Work to complete » For this exercise, copy exactly the lines below from the one with "Artificial Intelligence" through the one with "original position, which was d" and leave out the pictures.

Page-level text extractions:
········
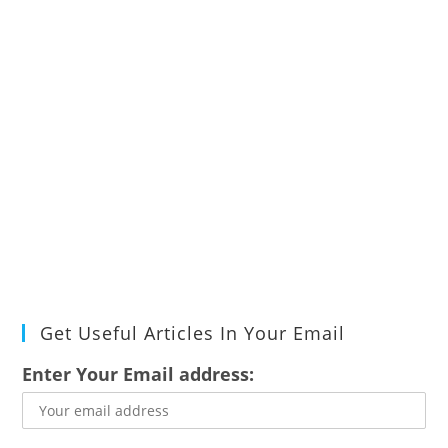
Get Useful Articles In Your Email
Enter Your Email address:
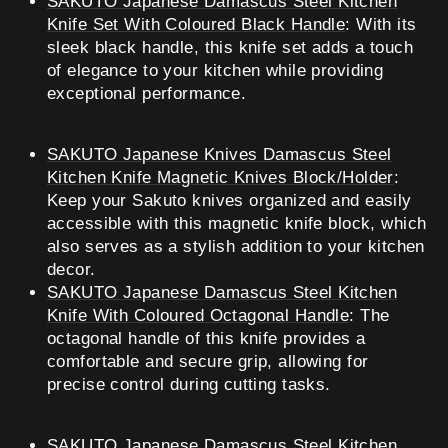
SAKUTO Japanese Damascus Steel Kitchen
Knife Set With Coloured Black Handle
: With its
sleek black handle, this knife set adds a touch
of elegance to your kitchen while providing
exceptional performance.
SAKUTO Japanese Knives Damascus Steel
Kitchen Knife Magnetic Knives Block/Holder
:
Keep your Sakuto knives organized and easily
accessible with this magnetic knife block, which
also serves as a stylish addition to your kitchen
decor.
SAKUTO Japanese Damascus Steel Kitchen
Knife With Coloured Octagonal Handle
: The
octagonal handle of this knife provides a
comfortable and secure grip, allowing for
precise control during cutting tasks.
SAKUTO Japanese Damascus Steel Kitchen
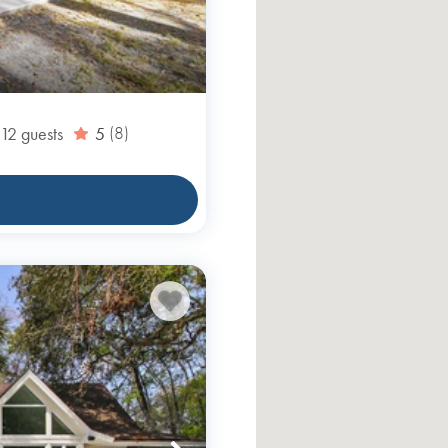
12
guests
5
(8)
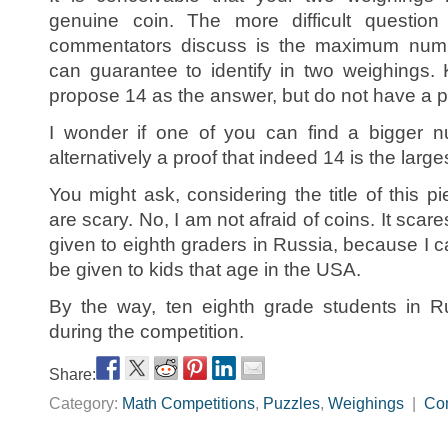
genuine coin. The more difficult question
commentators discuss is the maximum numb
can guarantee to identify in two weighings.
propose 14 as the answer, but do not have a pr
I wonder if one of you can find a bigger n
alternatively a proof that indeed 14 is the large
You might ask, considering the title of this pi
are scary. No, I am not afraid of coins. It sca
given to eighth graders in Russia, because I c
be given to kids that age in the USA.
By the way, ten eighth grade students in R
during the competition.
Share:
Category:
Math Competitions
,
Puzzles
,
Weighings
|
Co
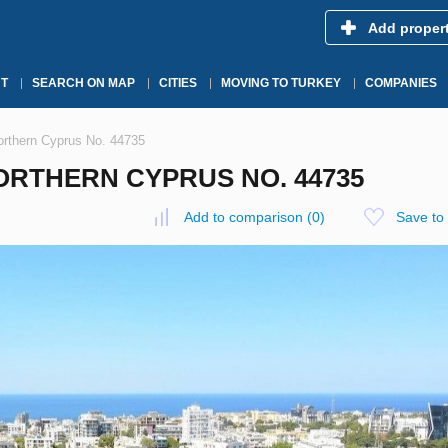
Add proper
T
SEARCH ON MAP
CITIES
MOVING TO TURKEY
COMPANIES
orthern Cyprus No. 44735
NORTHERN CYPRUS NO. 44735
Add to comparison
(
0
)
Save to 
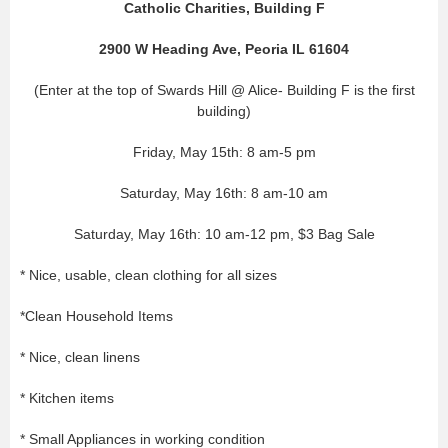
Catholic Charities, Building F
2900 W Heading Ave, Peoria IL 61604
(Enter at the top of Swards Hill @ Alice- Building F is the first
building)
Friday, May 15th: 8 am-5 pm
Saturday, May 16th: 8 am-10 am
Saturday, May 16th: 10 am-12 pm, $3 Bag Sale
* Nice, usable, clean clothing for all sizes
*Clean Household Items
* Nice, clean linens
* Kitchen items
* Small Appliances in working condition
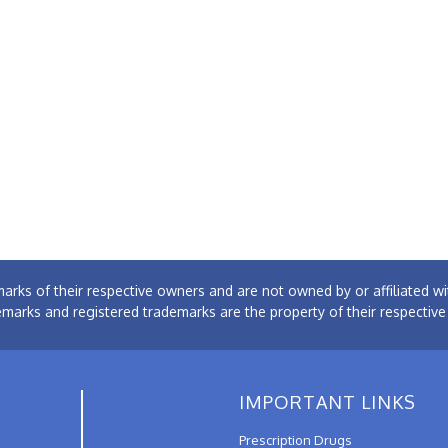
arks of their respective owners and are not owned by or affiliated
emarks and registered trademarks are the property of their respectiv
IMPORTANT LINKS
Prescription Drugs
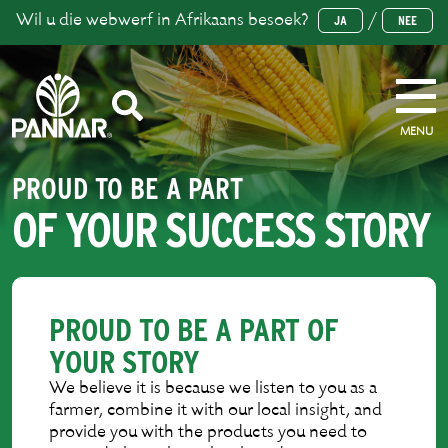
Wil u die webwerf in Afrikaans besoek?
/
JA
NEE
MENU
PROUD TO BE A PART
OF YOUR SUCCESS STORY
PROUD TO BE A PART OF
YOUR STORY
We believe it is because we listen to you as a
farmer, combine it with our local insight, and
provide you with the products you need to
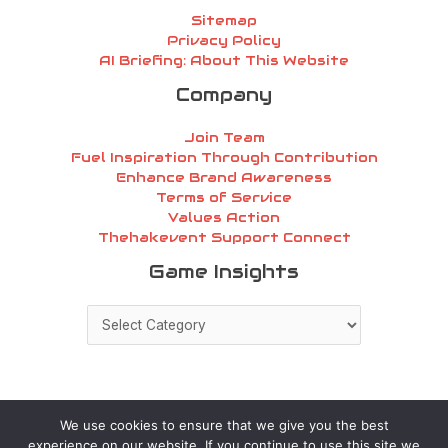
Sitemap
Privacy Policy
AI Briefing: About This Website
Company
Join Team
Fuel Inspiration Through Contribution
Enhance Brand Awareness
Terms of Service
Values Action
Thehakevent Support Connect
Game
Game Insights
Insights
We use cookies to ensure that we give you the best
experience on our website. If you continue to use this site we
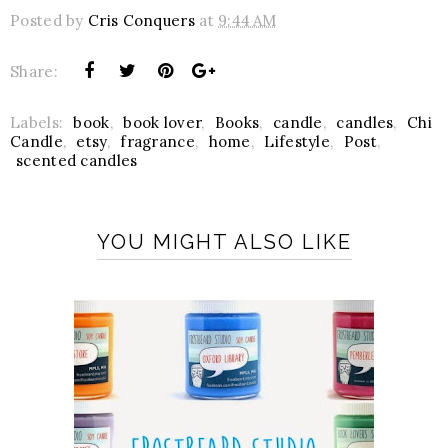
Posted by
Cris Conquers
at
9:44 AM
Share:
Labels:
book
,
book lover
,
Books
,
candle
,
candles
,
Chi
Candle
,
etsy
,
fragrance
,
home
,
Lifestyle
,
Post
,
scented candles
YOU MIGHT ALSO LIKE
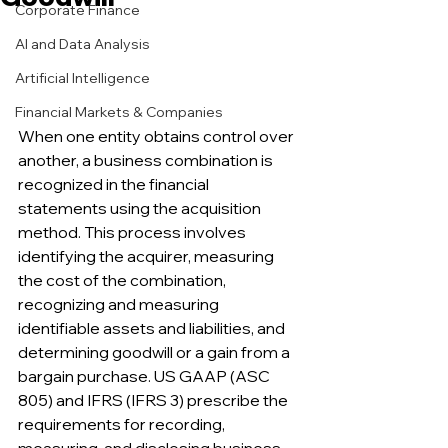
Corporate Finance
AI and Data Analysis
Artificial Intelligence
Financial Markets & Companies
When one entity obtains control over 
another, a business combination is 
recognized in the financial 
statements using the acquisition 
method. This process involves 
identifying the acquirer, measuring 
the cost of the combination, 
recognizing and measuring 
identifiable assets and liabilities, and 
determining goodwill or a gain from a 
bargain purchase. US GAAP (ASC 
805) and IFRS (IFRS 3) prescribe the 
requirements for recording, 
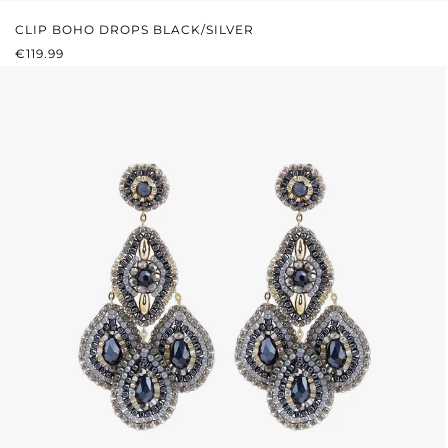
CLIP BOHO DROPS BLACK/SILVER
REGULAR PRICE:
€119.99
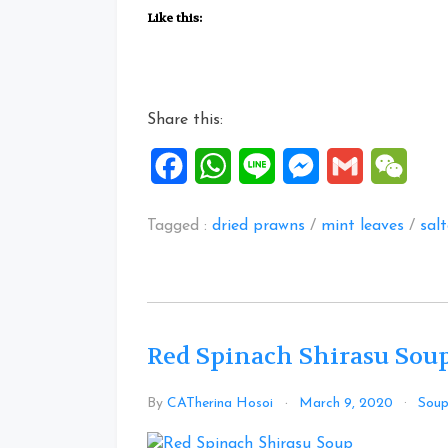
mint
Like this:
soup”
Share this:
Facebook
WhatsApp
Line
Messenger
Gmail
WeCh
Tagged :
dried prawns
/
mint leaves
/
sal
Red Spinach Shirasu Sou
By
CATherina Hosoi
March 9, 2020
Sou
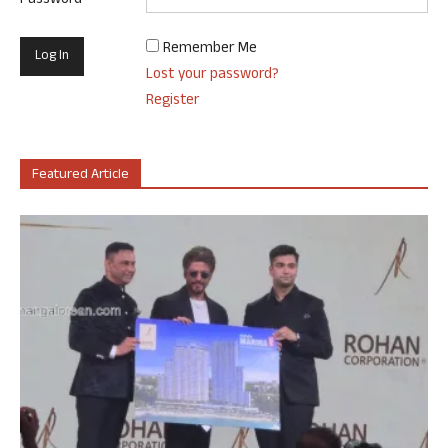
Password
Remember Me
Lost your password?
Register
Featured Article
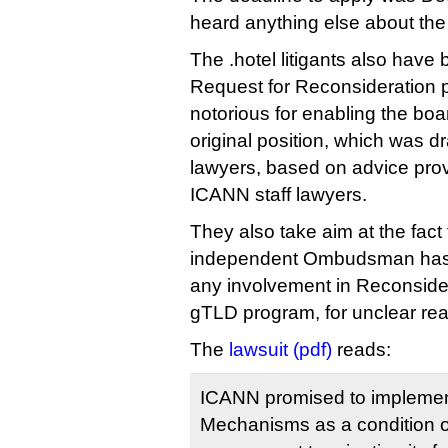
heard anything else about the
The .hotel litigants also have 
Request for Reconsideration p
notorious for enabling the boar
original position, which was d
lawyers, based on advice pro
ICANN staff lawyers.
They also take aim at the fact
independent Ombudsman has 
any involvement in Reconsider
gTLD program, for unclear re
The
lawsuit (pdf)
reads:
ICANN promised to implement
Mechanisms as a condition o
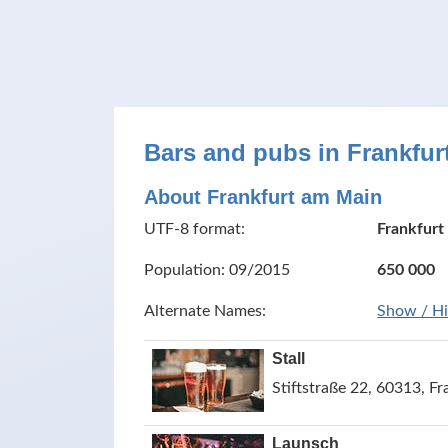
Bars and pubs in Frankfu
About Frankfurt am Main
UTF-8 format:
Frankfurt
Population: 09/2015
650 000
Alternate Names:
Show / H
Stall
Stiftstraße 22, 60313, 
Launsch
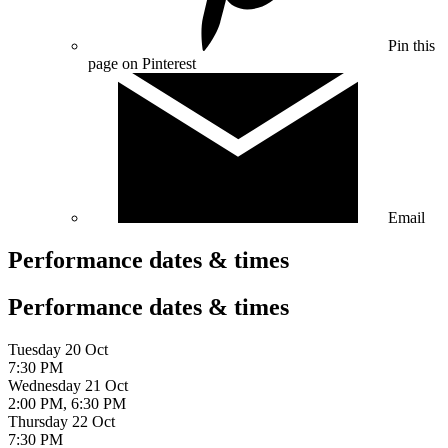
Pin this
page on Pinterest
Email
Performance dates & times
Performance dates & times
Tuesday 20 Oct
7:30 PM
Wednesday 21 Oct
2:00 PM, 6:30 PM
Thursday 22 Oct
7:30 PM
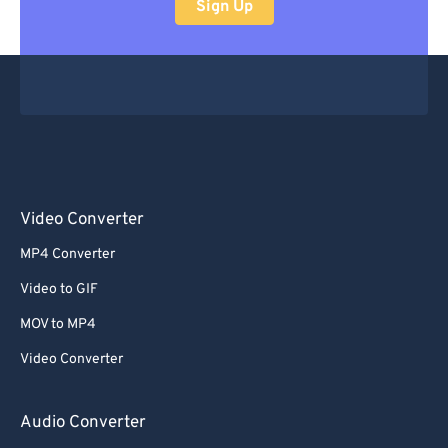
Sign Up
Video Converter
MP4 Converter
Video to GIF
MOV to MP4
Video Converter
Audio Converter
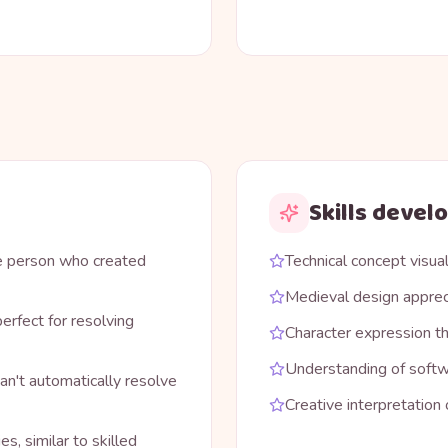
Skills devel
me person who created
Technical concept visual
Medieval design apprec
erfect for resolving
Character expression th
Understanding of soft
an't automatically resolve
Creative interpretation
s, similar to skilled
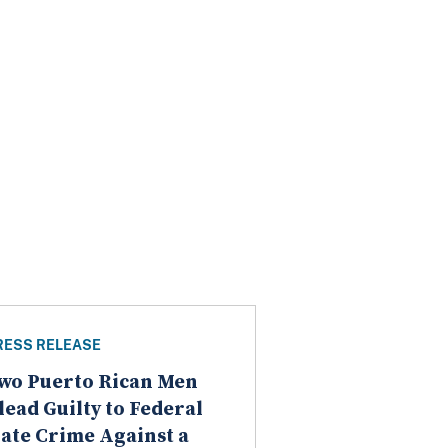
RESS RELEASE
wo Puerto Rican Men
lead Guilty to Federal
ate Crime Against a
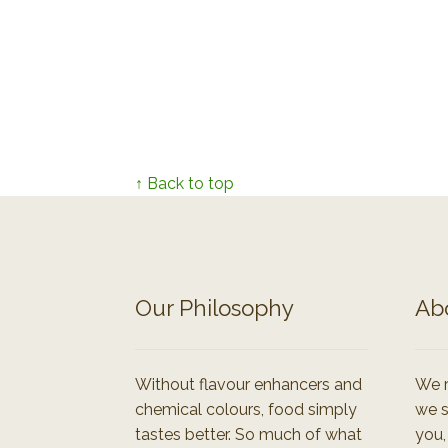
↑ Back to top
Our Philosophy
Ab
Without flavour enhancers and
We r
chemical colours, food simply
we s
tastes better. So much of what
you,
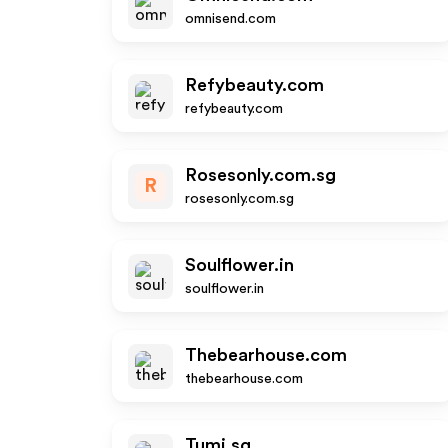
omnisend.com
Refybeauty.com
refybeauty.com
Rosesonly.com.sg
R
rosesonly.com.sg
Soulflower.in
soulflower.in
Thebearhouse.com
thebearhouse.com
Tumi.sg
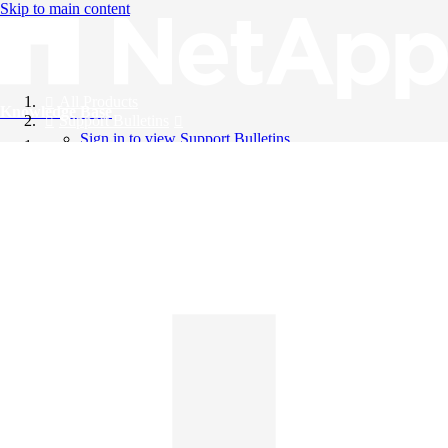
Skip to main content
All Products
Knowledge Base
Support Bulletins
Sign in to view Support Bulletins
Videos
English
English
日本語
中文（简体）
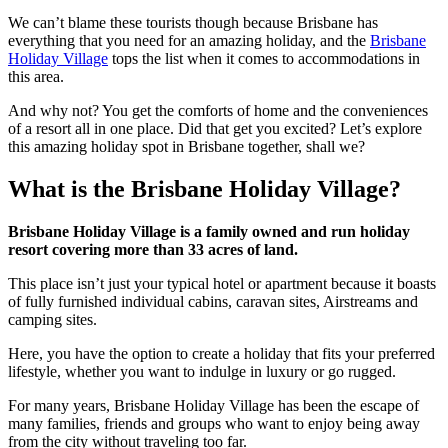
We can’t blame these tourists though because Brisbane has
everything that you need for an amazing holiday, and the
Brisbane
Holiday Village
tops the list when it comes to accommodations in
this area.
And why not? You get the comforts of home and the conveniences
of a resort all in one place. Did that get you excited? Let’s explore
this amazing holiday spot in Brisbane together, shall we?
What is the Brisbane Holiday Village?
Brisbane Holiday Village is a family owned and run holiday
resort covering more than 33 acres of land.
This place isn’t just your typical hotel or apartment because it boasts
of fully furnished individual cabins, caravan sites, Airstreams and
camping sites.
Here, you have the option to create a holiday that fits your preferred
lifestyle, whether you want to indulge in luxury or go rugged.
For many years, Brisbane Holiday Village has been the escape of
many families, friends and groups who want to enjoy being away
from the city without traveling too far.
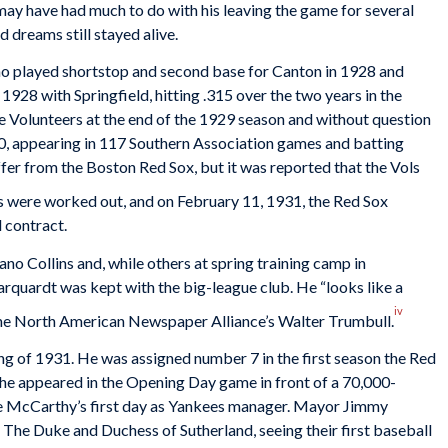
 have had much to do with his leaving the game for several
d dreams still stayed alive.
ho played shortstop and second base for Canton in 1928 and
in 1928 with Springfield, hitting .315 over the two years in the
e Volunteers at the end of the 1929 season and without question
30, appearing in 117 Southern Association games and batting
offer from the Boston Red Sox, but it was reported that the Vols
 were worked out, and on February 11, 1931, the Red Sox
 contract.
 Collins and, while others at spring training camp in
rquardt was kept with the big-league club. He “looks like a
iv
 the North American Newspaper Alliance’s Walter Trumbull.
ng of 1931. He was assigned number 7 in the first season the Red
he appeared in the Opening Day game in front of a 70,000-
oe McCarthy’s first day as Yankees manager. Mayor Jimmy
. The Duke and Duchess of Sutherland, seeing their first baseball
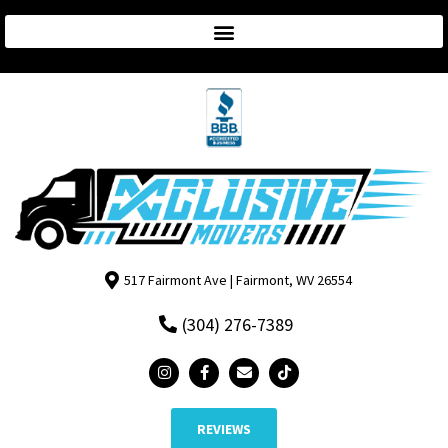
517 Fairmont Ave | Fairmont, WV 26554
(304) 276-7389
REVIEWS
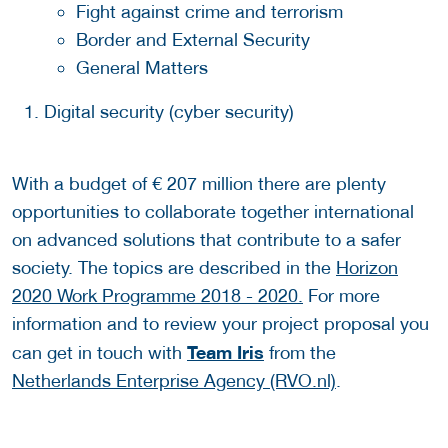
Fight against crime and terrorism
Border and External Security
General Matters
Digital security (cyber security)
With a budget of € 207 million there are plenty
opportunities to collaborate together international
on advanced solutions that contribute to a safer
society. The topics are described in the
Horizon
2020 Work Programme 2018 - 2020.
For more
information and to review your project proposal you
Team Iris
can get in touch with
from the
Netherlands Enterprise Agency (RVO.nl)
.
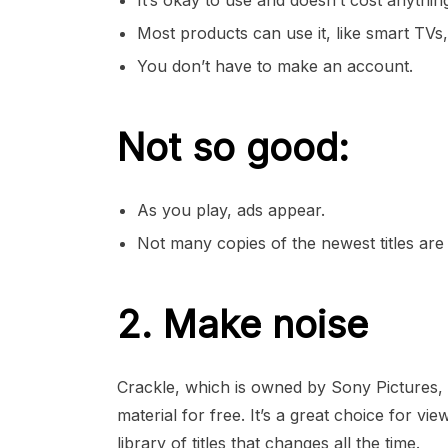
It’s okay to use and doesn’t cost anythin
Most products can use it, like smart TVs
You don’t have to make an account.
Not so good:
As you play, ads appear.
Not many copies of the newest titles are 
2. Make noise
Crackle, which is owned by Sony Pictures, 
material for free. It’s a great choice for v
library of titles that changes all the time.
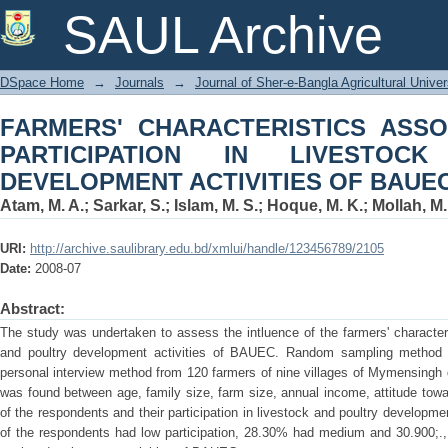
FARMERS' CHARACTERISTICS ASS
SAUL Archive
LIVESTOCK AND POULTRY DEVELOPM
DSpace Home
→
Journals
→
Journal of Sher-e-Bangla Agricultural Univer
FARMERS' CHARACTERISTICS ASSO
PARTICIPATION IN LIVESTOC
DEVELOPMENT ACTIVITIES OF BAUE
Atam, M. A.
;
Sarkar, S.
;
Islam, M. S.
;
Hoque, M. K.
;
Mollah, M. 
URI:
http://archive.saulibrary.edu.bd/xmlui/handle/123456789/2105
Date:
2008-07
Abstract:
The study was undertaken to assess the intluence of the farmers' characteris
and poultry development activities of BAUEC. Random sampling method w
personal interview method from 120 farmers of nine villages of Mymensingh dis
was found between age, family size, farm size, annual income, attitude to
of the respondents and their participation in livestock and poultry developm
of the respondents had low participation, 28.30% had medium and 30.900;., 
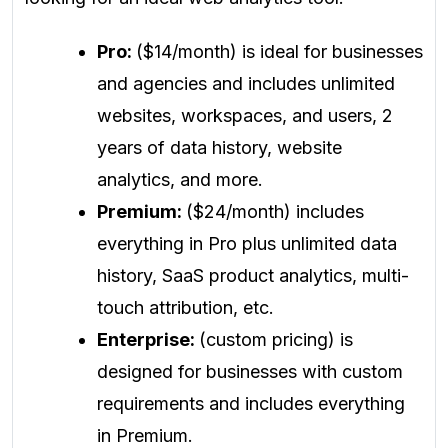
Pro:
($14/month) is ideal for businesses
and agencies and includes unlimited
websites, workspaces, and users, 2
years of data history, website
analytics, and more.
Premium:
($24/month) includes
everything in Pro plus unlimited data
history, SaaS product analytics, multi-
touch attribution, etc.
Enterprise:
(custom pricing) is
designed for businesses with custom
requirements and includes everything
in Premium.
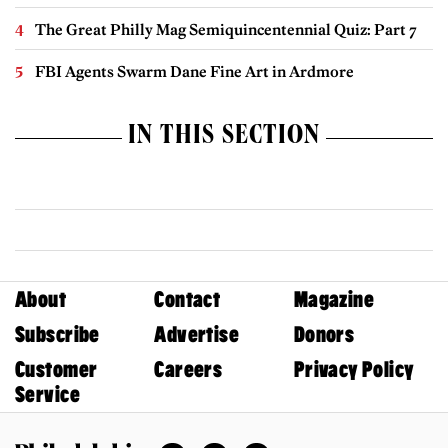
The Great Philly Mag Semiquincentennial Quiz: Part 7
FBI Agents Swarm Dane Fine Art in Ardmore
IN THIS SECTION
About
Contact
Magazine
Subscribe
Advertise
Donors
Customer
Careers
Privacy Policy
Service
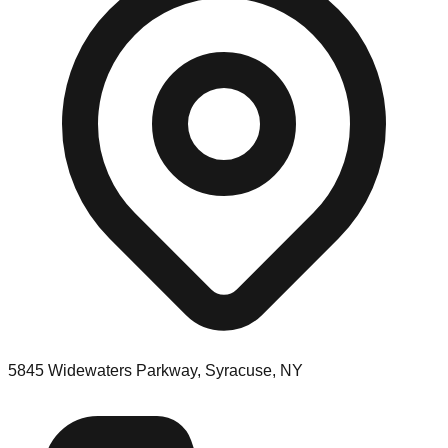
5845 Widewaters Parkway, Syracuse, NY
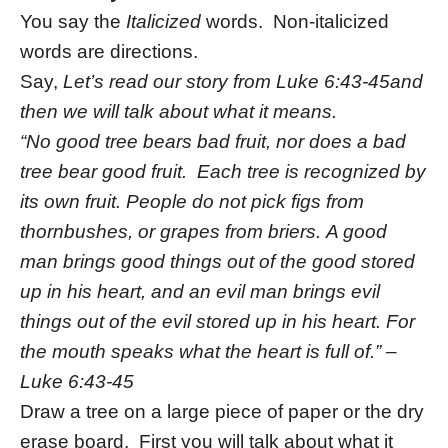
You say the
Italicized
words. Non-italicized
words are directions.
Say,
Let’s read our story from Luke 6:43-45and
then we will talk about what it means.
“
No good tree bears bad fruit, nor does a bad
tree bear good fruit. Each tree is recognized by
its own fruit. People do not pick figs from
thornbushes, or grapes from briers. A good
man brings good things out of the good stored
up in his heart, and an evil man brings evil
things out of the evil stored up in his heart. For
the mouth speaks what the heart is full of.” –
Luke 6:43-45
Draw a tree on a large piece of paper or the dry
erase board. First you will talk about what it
········
Answer for the task »
Artificial Intelligence
Financial Markets & Companies
When one entity obtains control over 
another, a business combination is 
recognized in the financial 
statements using the acquisition 
method. This process involves 
identifying the acquirer, measuring 
the cost of the combination, 
recognizing and measuring 
identifiable assets and liabilities, and 
determining goodwill or a gain from a 
bargain purchase. US GAAP (ASC 
805) and IFRS (IFRS 3) prescribe the 
requirements for recording, 
CLIP BOHO DROPS BLACK/SILVER
REGULAR PRICE:
€119.99
mint
Like this:
soup”
Share this:
Facebook
WhatsApp
Line
Messenger
Gmail
WeCh
Tagged :
dried prawns
/
mint leaves
/
sal
Red Spinach Shirasu Sou
By
CATherina Hosoi
March 9, 2020
Sou
Password
Remember Me
Lost your password?
Register
Featured Article
heard anything else about the
The .hotel litigants also have 
Request for Reconsideration p
notorious for enabling the boar
original position, which was d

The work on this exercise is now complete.